====== Records shown
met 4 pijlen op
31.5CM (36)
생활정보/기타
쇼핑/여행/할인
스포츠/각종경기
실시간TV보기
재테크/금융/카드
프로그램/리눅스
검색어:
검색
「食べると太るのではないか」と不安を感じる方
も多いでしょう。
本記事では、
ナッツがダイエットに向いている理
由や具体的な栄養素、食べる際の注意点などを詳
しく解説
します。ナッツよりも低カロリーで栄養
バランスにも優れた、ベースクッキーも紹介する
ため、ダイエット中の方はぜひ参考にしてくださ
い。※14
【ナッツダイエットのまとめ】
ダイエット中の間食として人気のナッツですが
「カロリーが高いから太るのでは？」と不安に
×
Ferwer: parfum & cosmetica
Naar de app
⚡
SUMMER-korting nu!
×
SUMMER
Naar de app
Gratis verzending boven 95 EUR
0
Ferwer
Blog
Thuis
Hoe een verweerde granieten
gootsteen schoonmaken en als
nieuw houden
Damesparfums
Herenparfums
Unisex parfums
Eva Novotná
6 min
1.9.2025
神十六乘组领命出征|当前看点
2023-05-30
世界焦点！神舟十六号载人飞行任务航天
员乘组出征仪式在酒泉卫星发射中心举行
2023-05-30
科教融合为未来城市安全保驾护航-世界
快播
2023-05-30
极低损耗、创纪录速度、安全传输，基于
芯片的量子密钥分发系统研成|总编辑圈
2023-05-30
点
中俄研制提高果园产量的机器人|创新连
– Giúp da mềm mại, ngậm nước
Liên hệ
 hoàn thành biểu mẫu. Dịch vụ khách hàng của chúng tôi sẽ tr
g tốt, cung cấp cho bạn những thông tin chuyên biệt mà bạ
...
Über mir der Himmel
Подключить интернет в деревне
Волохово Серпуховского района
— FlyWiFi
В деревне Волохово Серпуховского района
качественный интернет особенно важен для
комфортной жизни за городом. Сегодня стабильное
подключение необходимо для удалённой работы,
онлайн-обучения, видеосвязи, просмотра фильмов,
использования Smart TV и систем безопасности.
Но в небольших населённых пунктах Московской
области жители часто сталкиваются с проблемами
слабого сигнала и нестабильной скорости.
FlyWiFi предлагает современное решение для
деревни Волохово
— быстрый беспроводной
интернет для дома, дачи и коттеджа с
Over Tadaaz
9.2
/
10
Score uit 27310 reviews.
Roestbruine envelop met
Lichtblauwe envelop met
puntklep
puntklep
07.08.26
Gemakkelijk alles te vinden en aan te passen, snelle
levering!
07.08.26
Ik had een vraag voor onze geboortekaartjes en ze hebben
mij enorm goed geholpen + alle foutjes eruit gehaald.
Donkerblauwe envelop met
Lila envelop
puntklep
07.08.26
============
__What you are asked to do__
The answer must consist of every line from the entries above that contains "Серпуховского".

__Response to the task__
Волохово Серпуховского района
В деревне Волохово Серпуховского района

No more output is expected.